=== Section Start ===

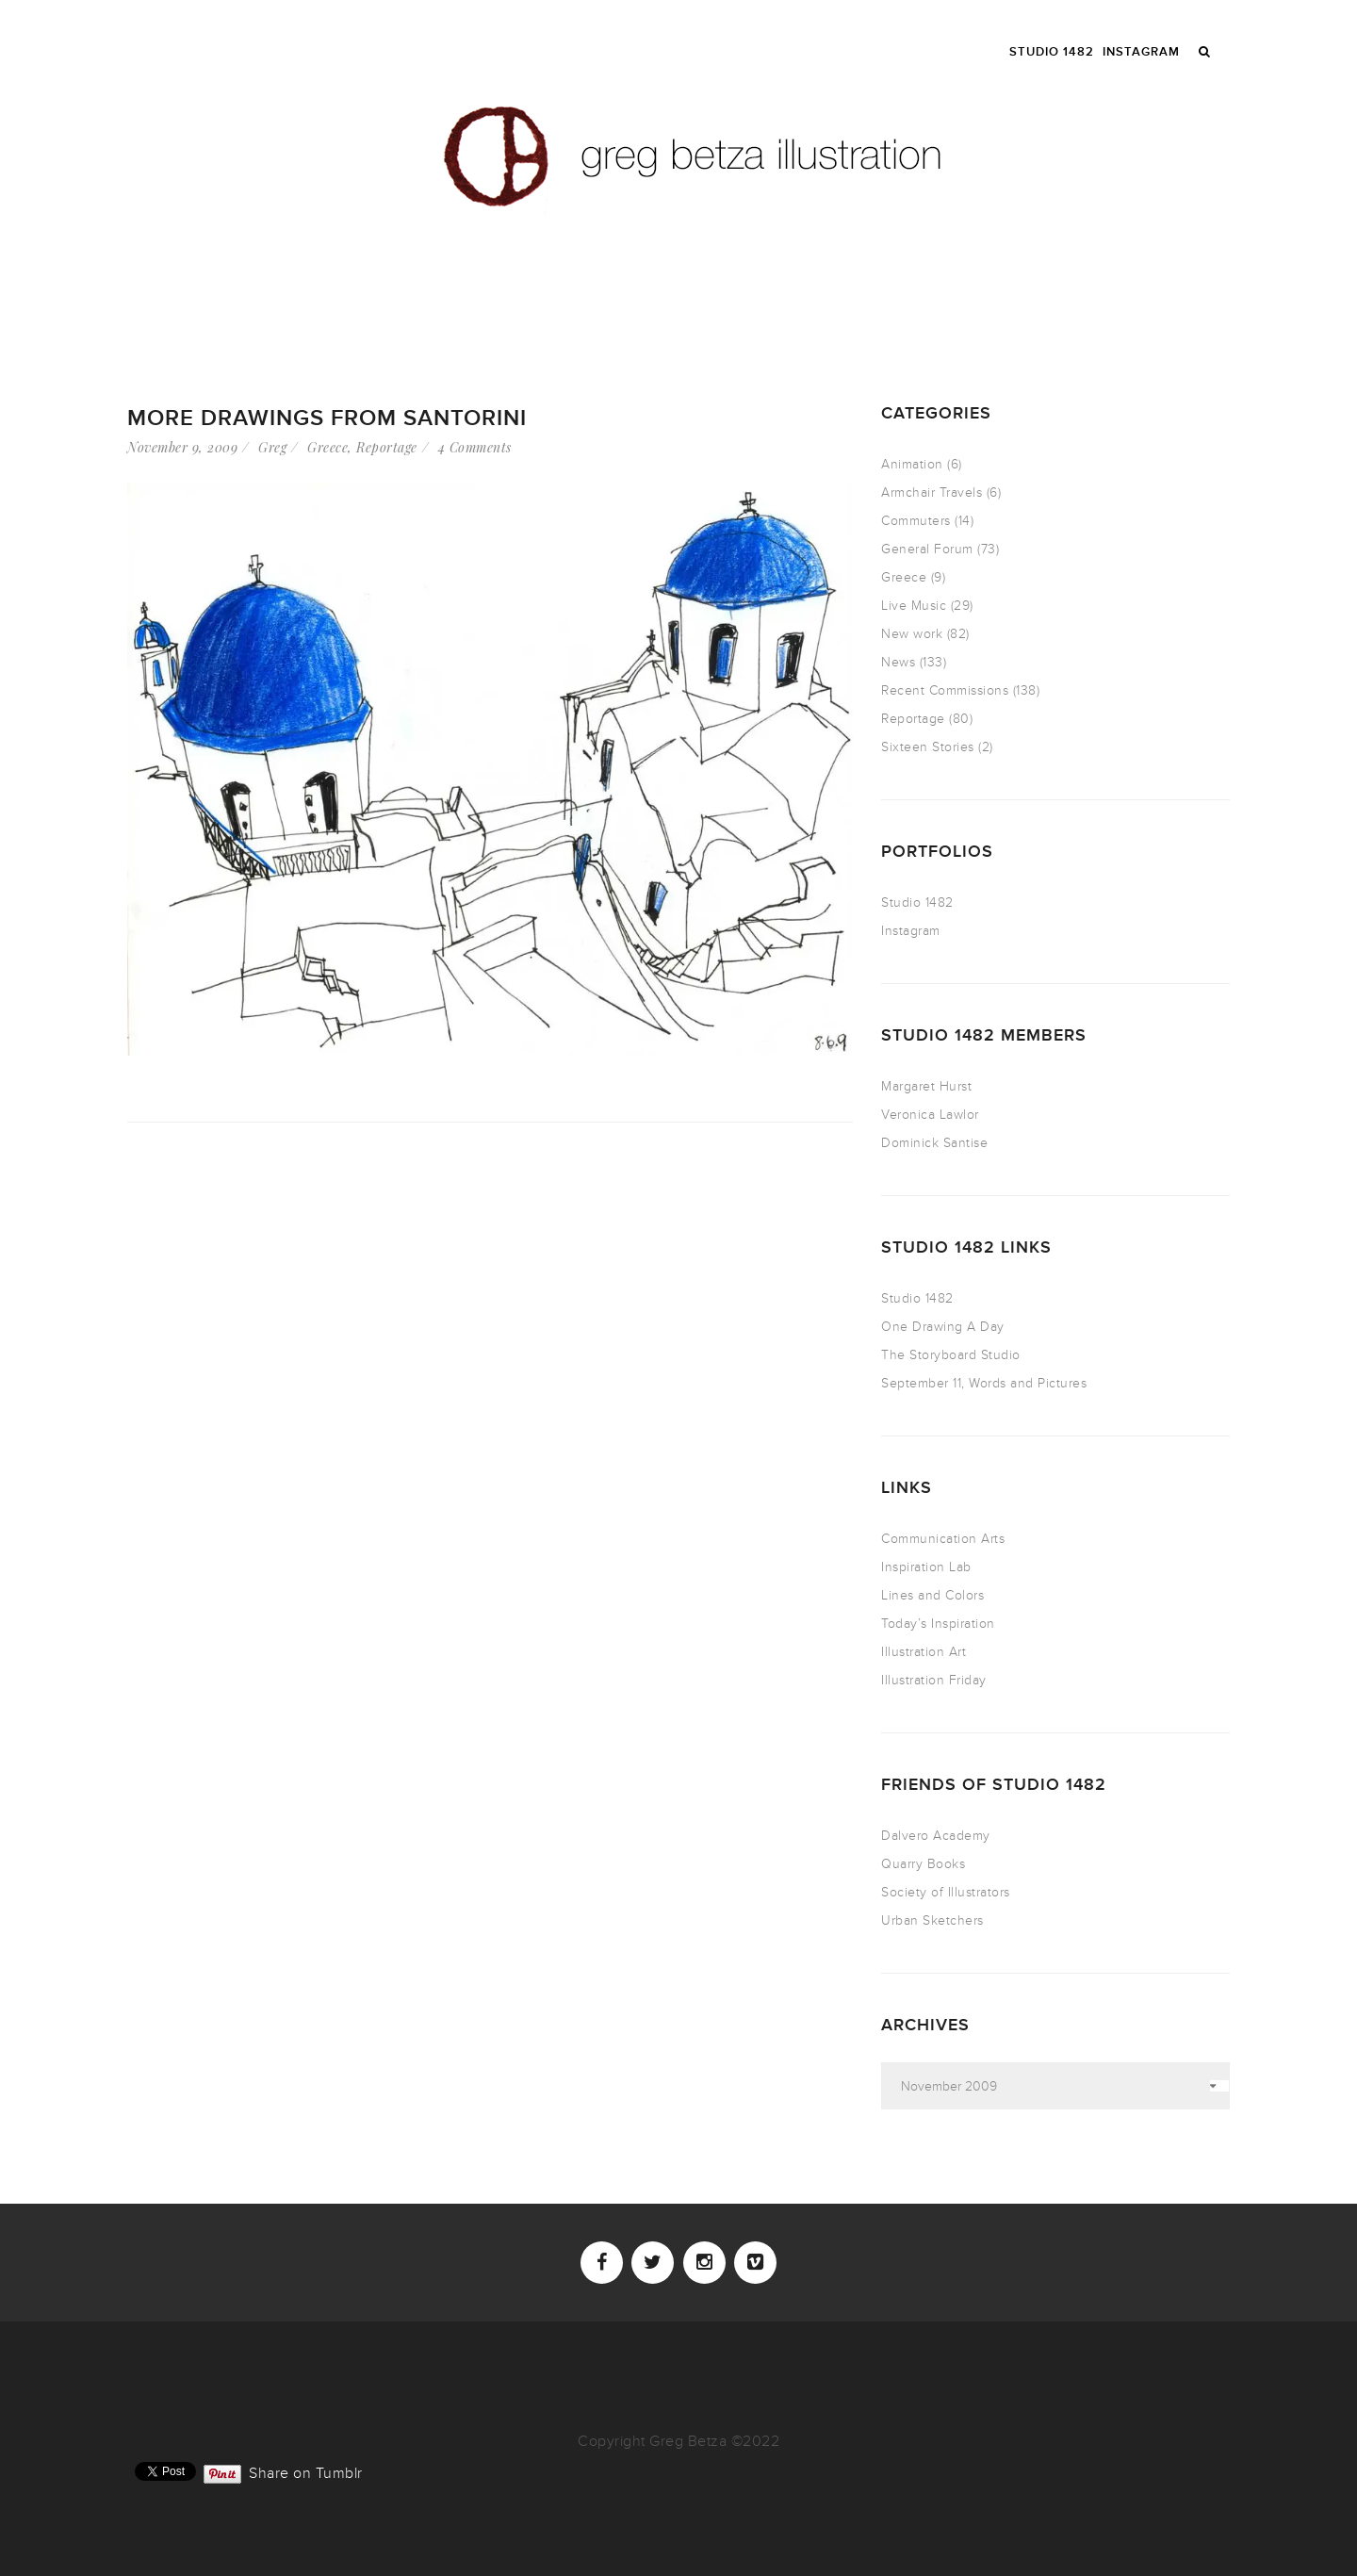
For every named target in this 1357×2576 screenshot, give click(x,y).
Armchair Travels (931, 492)
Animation (912, 464)
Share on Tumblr (306, 2471)
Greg (272, 447)
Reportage (386, 447)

=== Section End ===

> **The task**: Could you output all the entries above exactly as written, leaving out the pictures?

> **Expected answer**:
For every named target in this 1357×2576 screenshot, give click(x,y).
Armchair Travels (931, 492)
Animation (912, 464)
Share on Tumblr (306, 2471)
Greg (272, 447)
Reportage (386, 447)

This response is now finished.